THEY LIVED IN LEEDS
James Kitson, 1807 – 1885
Pioneering Engineer and Industrialist – A Model of Self-Help
Kitson is one of the great names in Leeds’ proud industrial history. For over a century locomotives bearing the Kitson name were exported across the world: to Australia, India, South America, powering along the new railways which fed growth and development. The man at the heart of this enterprise was James Kitson. From his birth in a Leeds tavern, he was to become a pioneering locomotive engineer, founder of a hugely successful business, and head of a family with distinguished achievements in industry, the arts, and politics.
He was born in 1807 in his father’s inn, the Brunswick Tavern, Camp Road (the site lies behind the new Leeds Arena), the eldest of six children. In his youth he helped in the tavern, slept under the bar, and acquired some education in local schools. At 14 he was apprenticed to a local dyeworks to learn the trade. But two years later his father died from drink, and he had to help his mother sort out his tangled affairs, run the business, and look after the five younger children.
In spite of this, and a bad injury at the dyeworks, he was energetic, jaunty, and determined to improve himself. He had a mechanical bent, and was fascinated by the debates over the new, emerging railway technology – what were the benefits compared with canals, and the potential risks (would people be suffocated in tunnels or injured by unimaginable speeds above 20 miles an hour)? He joined the newly-formed Leeds Mechanics’ Institute, took classes in chemistry, mathematics and mechanics, and read up on railway and locomotive design. The world was on the brink of a transport revolution and he was determined to be part of it.
Meanwhile he ran the inn and, just before his 21st birthday, married Ann Newton, daughter of a local tradesman. Their first son was born the next year – they had eleven children in all, but only six survived the prevalent infant diseases. In 1835 James decided to pursue his ambitions. They moved to Hunslet, where new locomotive works were being established to feed the railway boom. James acquired two partners, with expertise and money. As Todd, Kitson & Laird they set up in a former cloth mill, won some orders, and began work. The great Robert Stephenson came to Leeds to see what they were up to. In 1838 their first locomotive, ‘The Lion’, rolled out through a hole knocked in the mill wall. (The ‘Lion’ still survives, lovingly preserved in the Museum of Liverpool after years on display in Lime Street Station and featuring in films, memorably as ‘the Titfield Thunderbolt’.)
More orders followed as railway mania swept the country. In 1839 James, first with David Laird and later with other partners, established the Airedale Foundry off Hunslet Road, and began large-scale manufacture of locomotives for the proliferating railway companies here and abroad. In 1854 he bought the nearby Monkbridge Ironworks, to ensure an adequate supply of quality iron, and put his two elder sons in charge. Distant now from his early trade union links, he was a tough employer, ready to break a strike among his workers. His business expanded and prospered, and James prospered with it.
He was active and popular in public life: Chairman of the first Leeds Musical Festival in 1857 (he loved music and singing), a JP, Alderman, Mayor in 1860 and 61, President of the Mechanics Institute which had helped to set him on the road to success. He had a stake in banking and railways, and belonged to all the elite Leeds societies.

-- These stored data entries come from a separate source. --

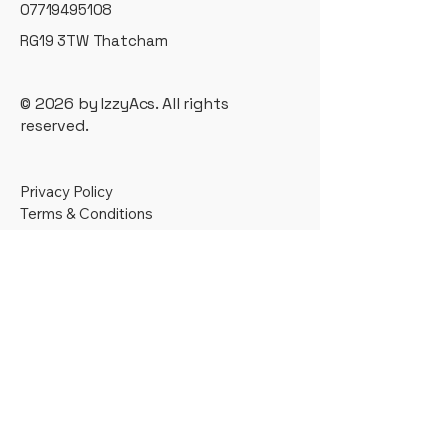
07719495108
RG19 3TW Thatcham
© 2026 by IzzyAcs. All rights
reserved.
Privacy Policy
Terms & Conditions
T&C
Supporting businesses across
Berkshire, Hampshire, Oxfordshire
and Wiltshire — and remotely across
the UK.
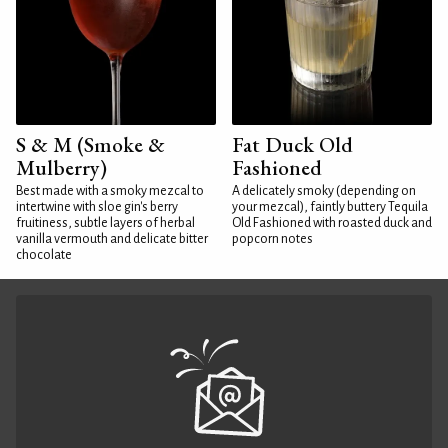
S & M (Smoke &
Fat Duck Old
Mulberry)
Fashioned
Best made with a smoky mezcal to
A delicately smoky (depending on
intertwine with sloe gin's berry
your mezcal), faintly buttery Tequila
fruitiness, subtle layers of herbal
Old Fashioned with roasted duck and
vanilla vermouth and delicate bitter
popcorn notes
chocolate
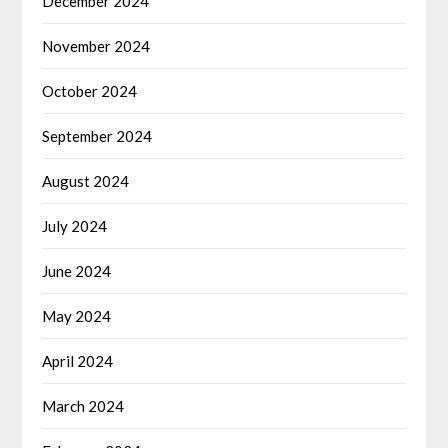
December 2024
November 2024
October 2024
September 2024
August 2024
July 2024
June 2024
May 2024
April 2024
March 2024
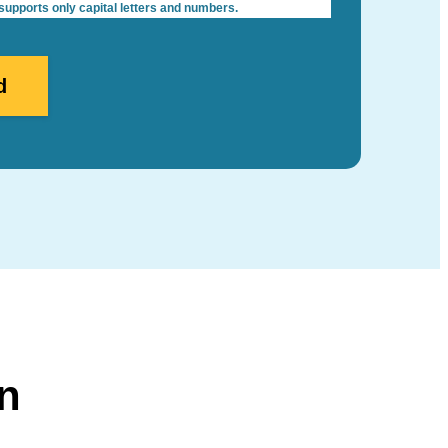
pports only capital letters and numbers.
n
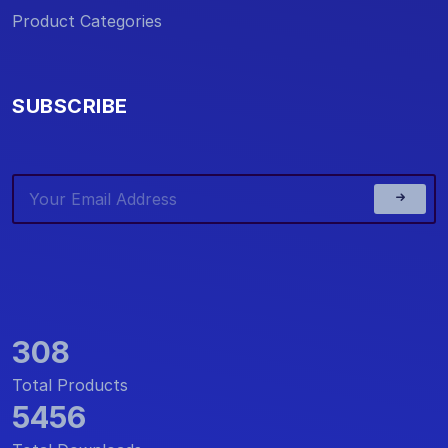
Product Categories
SUBSCRIBE
308
Total Products
5456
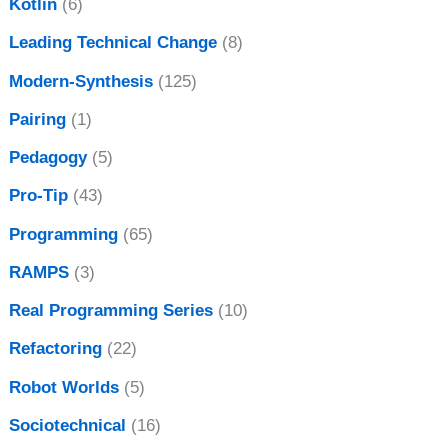
Kotlin
(6)
Leading Technical Change
(8)
Modern-Synthesis
(125)
Pairing
(1)
Pedagogy
(5)
Pro-Tip
(43)
Programming
(65)
RAMPS
(3)
Real Programming Series
(10)
Refactoring
(22)
Robot Worlds
(5)
Sociotechnical
(16)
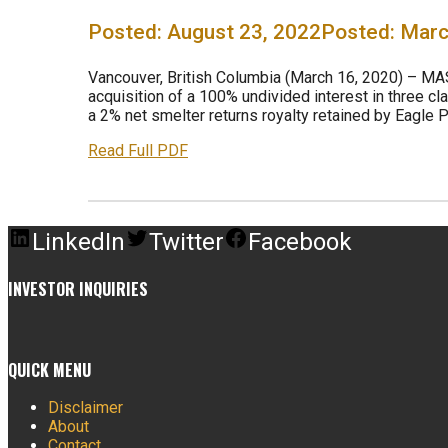
August 23, 2022
Marc
Vancouver, British Columbia (March 16, 2020) – MA
acquisition of a 100% undivided interest in three cl
a 2% net smelter returns royalty retained by Eagle Pl
Read Full PDF
LinkedIn
Twitter
Facebook
INVESTOR INQUIRIES
QUICK MENU
Disclaimer
About
Contact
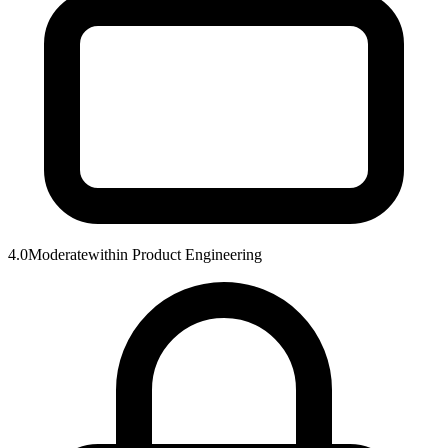
4.0
Moderate
within
Product Engineering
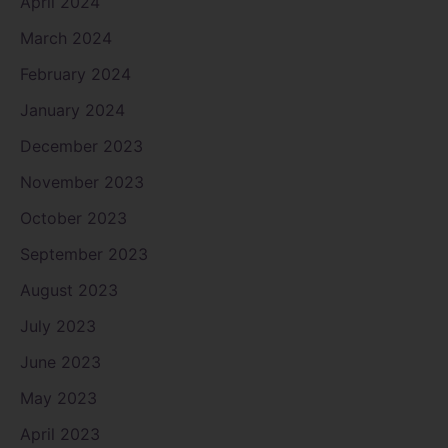
April 2024
March 2024
February 2024
January 2024
December 2023
November 2023
October 2023
September 2023
August 2023
July 2023
June 2023
May 2023
April 2023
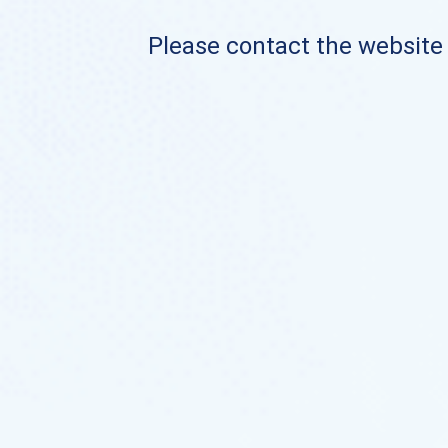
Please contact the website o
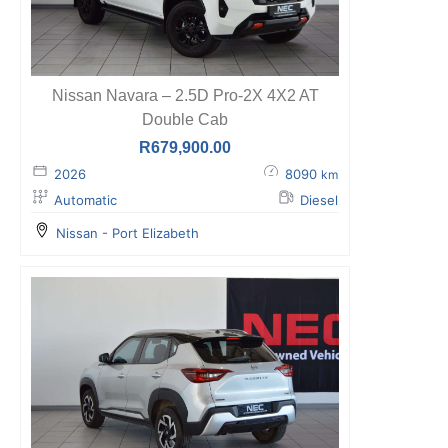
Nissan Navara – 2.5D Pro-2X 4X2 AT
Double Cab
R
679,900.00
2026
8090
km
Automatic
Diesel
Nissan - Port Elizabeth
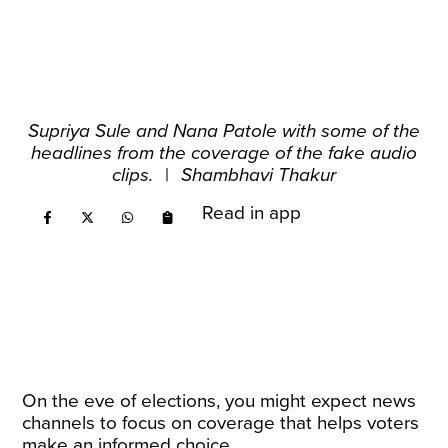
Supriya Sule and Nana Patole with some of the
headlines from the coverage of the fake audio
clips.
|
Shambhavi Thakur
Read in app
On the eve of elections, you might expect news
channels to focus on coverage that helps voters
make an informed choice.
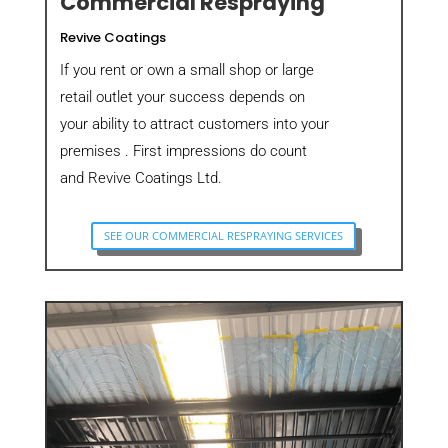
Commercial Respraying
Revive Coatings
If you rent or own a small shop or large
retail outlet your success depends on
your ability to attract customers into your
premises . First impressions do count
and Revive Coatings Ltd.
SEE OUR COMMERCIAL RESPRAYING SERVICES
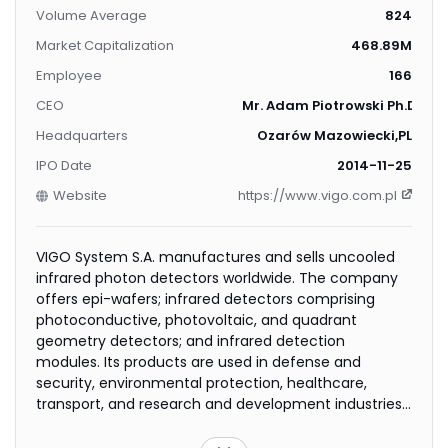
Volume Average
824
Market Capitalization
468.89M
Employee
166
CEO
Mr. Adam Piotrowski Ph.D.
Headquarters
Ozarów Mazowiecki,PL
IPO Date
2014-11-25
Website
https://www.vigo.com.pl
VIGO System S.A. manufactures and sells uncooled
infrared photon detectors worldwide. The company
offers epi-wafers; infrared detectors comprising
photoconductive, photovoltaic, and quadrant
geometry detectors; and infrared detection
modules. Its products are used in defense and
security, environmental protection, healthcare,
transport, and research and development industries.
VIGO System S.A. was founded in 1987 and is based in
Ozarów Mazowiecki, Poland.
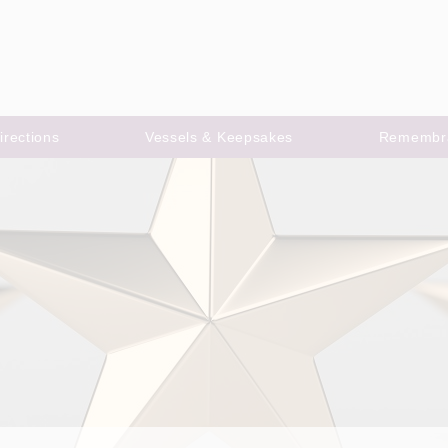
irections
Vessels & Keepsakes
Remembr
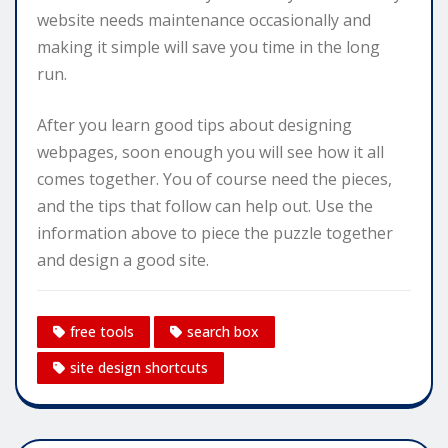
website needs maintenance occasionally and
making it simple will save you time in the long
run.
After you learn good tips about designing
webpages, soon enough you will see how it all
comes together. You of course need the pieces,
and the tips that follow can help out. Use the
information above to piece the puzzle together
and design a good site.
free tools
search box
site design shortcuts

His family homes mirrored his rise in wealth and status: from Hunslet Lane to Blenheim Terrace, Blenheim Square, Hyde House in Clarendon Road. Finally in 1868, after his wife’s death, he bought Elmete Hall in Roundhay, set in 65 acres with spectacular views. The old Hall was demolished and a huge Italianate mansion built, fitted out regardless of cost (still there, converted into offices). Here he brought his second wife Elizabeth, 26 years his junior, to live in luxury, with a butler, cook, footmen, maids, and nurses for the four children who followed. When the creation of Roundhay Park was proposed adjoining his land he objected to invasion by the hoi-polloi! It was there at Elmete, far from his old tavern, that he died in 1885, aged 78.
His son James Kitson II, a distinguished engineer and Liberal MP, later Lord Airedale, took over the massive enterprise of Kitson & Co and led it to further success before it faltered and closed in the 1930s. Other children and grandchildren achieved artistic and academic distinction. The great engines built in the Kitson works took his name around the globe, and with it the reputation of Leeds as a major industrial powerhouse – sadly a distant echo now.